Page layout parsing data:

⟨

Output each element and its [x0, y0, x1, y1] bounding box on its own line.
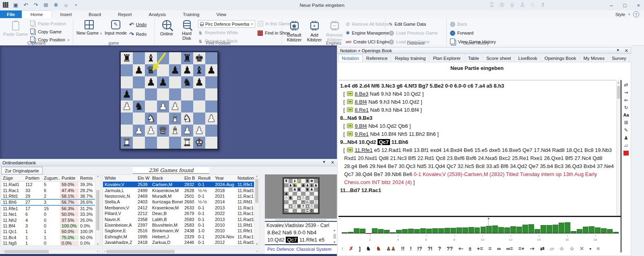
annotation-symbol-button[interactable]: ∞=: [506, 246, 513, 251]
square-d8[interactable]: [157, 52, 169, 64]
column-header[interactable]: Züge: [1, 176, 24, 180]
annotation-symbol-button[interactable]: ⇄: [540, 246, 545, 251]
piece-white-bishop[interactable]: ♝: [169, 125, 181, 137]
back-to-original-game-button[interactable]: Zur Originalpartie: [1, 167, 43, 174]
notation-tab-my-moves[interactable]: My Moves: [580, 54, 608, 62]
paste-game-button[interactable]: Paste Game: [3, 19, 28, 37]
more-dropdown-icon[interactable]: ▾: [73, 2, 79, 8]
square-d1[interactable]: [157, 137, 169, 149]
table-row[interactable]: Saglione,E2516Brinkmann,W24381-0201011.R…: [103, 228, 254, 233]
paste-position-button[interactable]: Paste Position: [30, 20, 70, 27]
mainline-moves[interactable]: 9...Nb4 10.Qd2 Qc7 11.Bh6: [340, 138, 615, 146]
scroll-up-icon[interactable]: ▲: [333, 229, 336, 231]
column-header[interactable]: Elo W: [136, 176, 151, 180]
table-row[interactable]: 11.Bh627356.7%26.6%: [1, 199, 95, 205]
square-g4[interactable]: [193, 100, 205, 113]
table-row[interactable]: 11.Ng5100.0%0.0%: [1, 240, 95, 246]
annotation-symbol-button[interactable]: ✕: [580, 246, 584, 251]
load-previous-game-button[interactable]: ‹Load Previous Game: [389, 29, 438, 37]
tab-view[interactable]: View: [208, 10, 235, 18]
table-row[interactable]: Javakhadze,Z2418Zarkua,D24460-1201211.Ra…: [103, 240, 254, 245]
table-row[interactable]: 11.Rac133647.4%28.2%: [1, 187, 95, 193]
swap-lines-icon[interactable]: ⇝: [624, 90, 628, 95]
scrollbar-thumb[interactable]: [106, 250, 175, 253]
preview-moves[interactable]: 8.Be2 Na6 9.0-0 Nb4 10.Qd2 Qc7 11.Rfe1 e…: [265, 229, 337, 244]
notation-tab-replay-training[interactable]: Replay training: [392, 54, 429, 62]
move-text[interactable]: [: [343, 107, 346, 113]
notation-tab-openings-book[interactable]: Openings Book: [541, 54, 580, 62]
annotation-symbol-button[interactable]: !!: [401, 246, 405, 251]
piece-white-knight[interactable]: ♞: [145, 113, 157, 125]
annotation-symbol-button[interactable]: ±: [469, 246, 471, 251]
piece-black-rook[interactable]: ♜: [181, 52, 193, 64]
square-b6[interactable]: [133, 76, 145, 88]
scroll-right-icon[interactable]: ›: [256, 250, 257, 253]
panel-close-icon[interactable]: ✕: [331, 160, 334, 165]
notation-scrollbar[interactable]: ∧: [616, 80, 621, 215]
notation-tab-notation[interactable]: Notation: [338, 54, 363, 62]
square-g3[interactable]: [193, 113, 205, 125]
piece-black-pawn[interactable]: ♟: [205, 64, 217, 76]
notation-tab-reference[interactable]: Reference: [363, 54, 391, 62]
current-move-highlight[interactable]: Qc7: [286, 237, 298, 243]
table-row[interactable]: Nestorovic,N2469Muradli,M25010-1202111.R…: [103, 193, 254, 199]
scroll-up-icon[interactable]: ∧: [256, 175, 258, 178]
current-move[interactable]: Qc7: [378, 139, 390, 145]
copy-game-button[interactable]: Copy Game: [30, 28, 70, 35]
scroll-up-icon[interactable]: ∧: [617, 81, 619, 84]
annotation-symbol-button[interactable]: ✗: [349, 246, 353, 251]
annotation-symbol-button[interactable]: ♞: [366, 246, 371, 251]
save-icon[interactable]: ▣: [12, 2, 19, 8]
square-b1[interactable]: [133, 137, 145, 149]
annotation-symbol-button[interactable]: •: [590, 246, 592, 251]
pen-annotation-icon[interactable]: ✎: [624, 128, 628, 133]
square-h5[interactable]: [205, 88, 217, 100]
scroll-left-icon[interactable]: ‹: [2, 250, 4, 253]
table-row[interactable]: 11.Rfe1171556.3%31.2%: [1, 206, 95, 211]
annotation-symbol-button[interactable]: ??: [446, 246, 453, 251]
repertoire-white-button[interactable]: ♞Repertoire White: [198, 29, 255, 36]
variation-arrows-icon[interactable]: ⇄: [624, 82, 628, 87]
table-row[interactable]: Kovalev,V2539Carlsen,M28320-12024-Aug11.…: [103, 182, 254, 187]
notation-tab-survey[interactable]: Survey: [609, 54, 630, 62]
input-mode-button[interactable]: ✎ Input mode: [105, 19, 127, 35]
powerbook-dropdown[interactable]: Pirc Defence Powerbas ∨: [198, 20, 255, 28]
annotation-symbol-button[interactable]: ♞: [376, 246, 381, 251]
square-e8[interactable]: [169, 52, 181, 64]
scrollbar-thumb[interactable]: [617, 86, 620, 99]
maximize-button[interactable]: □: [623, 2, 627, 8]
square-h6[interactable]: [205, 76, 217, 88]
preview-moves-scrollbar[interactable]: ▲ ▼: [332, 229, 336, 244]
move-text[interactable]: [: [343, 123, 346, 129]
chess-board[interactable]: ♜♝♜♚♟♛♟♟♝♟♟♟♞♟♟♟♞♟♟♞♝♞♟♟♟♛♝♟♟♜♜♚: [121, 52, 217, 149]
variation-line[interactable]: [ 8.Re1 Na6 9.h3 Nb4 10.Bf4 ]: [340, 106, 615, 114]
scroll-up-icon[interactable]: ∧: [97, 175, 99, 178]
annotation-symbol-button[interactable]: =+: [518, 246, 524, 251]
square-e6[interactable]: [169, 76, 181, 88]
piece-white-pawn[interactable]: ♟: [145, 125, 157, 137]
tab-board[interactable]: Board: [80, 10, 109, 18]
variation-move[interactable]: 9.Bf4: [355, 123, 367, 129]
column-header[interactable]: Punkte: [60, 176, 78, 180]
square-e5[interactable]: [169, 88, 181, 100]
piece-black-rook[interactable]: ♜: [121, 52, 133, 64]
variation-move[interactable]: 8.Be3: [355, 91, 368, 97]
square-f5[interactable]: [181, 88, 193, 100]
piece-black-pawn[interactable]: ♟: [133, 64, 145, 76]
annotation-symbol-button[interactable]: -+: [530, 246, 535, 251]
piece-white-pawn[interactable]: ♟: [133, 125, 145, 137]
variation-icon[interactable]: [347, 123, 353, 128]
tab-insert[interactable]: Insert: [52, 10, 80, 18]
variation-icon[interactable]: [347, 99, 353, 104]
move-text[interactable]: [: [343, 147, 346, 153]
piece-black-king[interactable]: ♚: [193, 52, 205, 64]
square-h2[interactable]: [205, 125, 217, 137]
variation-line[interactable]: [ 9.Bf4 Nb4 10.Qd2 Qb6 ]: [340, 122, 615, 130]
annotation-symbol-button[interactable]: ]: [359, 246, 360, 251]
undo-icon[interactable]: ↶: [23, 2, 29, 8]
annotation-symbol-button[interactable]: ?: [438, 246, 441, 251]
variation-line[interactable]: [ 9.Re1 Nb4 10.Bf4 Nh5 11.Bh2 Bh6 ]: [340, 130, 615, 138]
tab-report[interactable]: Report: [109, 10, 140, 18]
variation-move[interactable]: 9.Re1: [355, 131, 369, 137]
table-row[interactable]: Eisenbeiser,A2397Bluvshtein,M25830-12010…: [103, 222, 254, 228]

⟩

[Exercise description] Find every line in the records that uses the string "piece", then copy it.

[Solution]
piece-white-bishop[interactable]: ♝: [169, 125, 181, 137]
piece-white-knight[interactable]: ♞: [145, 113, 157, 125]
piece-black-rook[interactable]: ♜: [181, 52, 193, 64]
piece-black-pawn[interactable]: ♟: [205, 64, 217, 76]
piece-white-pawn[interactable]: ♟: [145, 125, 157, 137]
piece-black-rook[interactable]: ♜: [121, 52, 133, 64]
piece-black-pawn[interactable]: ♟: [133, 64, 145, 76]
piece-white-pawn[interactable]: ♟: [133, 125, 145, 137]
piece-black-king[interactable]: ♚: [193, 52, 205, 64]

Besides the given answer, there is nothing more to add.